**SUPPLIED INFORMATION:**
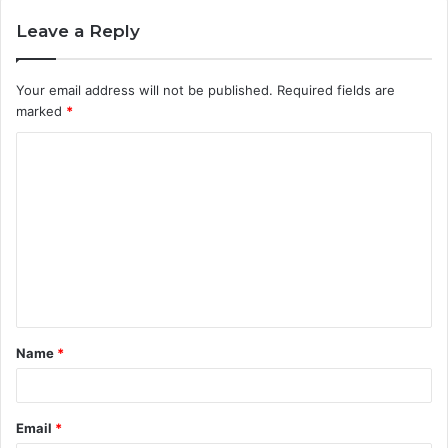
Leave a Reply
Your email address will not be published.
Required fields are
marked
*
C
o
m
m
e
n
t
Name
*
*
Email
*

**TASK DESCRIPTION:**
Leave out the pictures and return the rest of the records exactly.

**RESPONSE AREA:**
Leave a Reply
Your email address will not be published.
Required fields are
marked
*
C
o
m
m
e
n
t
Name
*
*
Email
*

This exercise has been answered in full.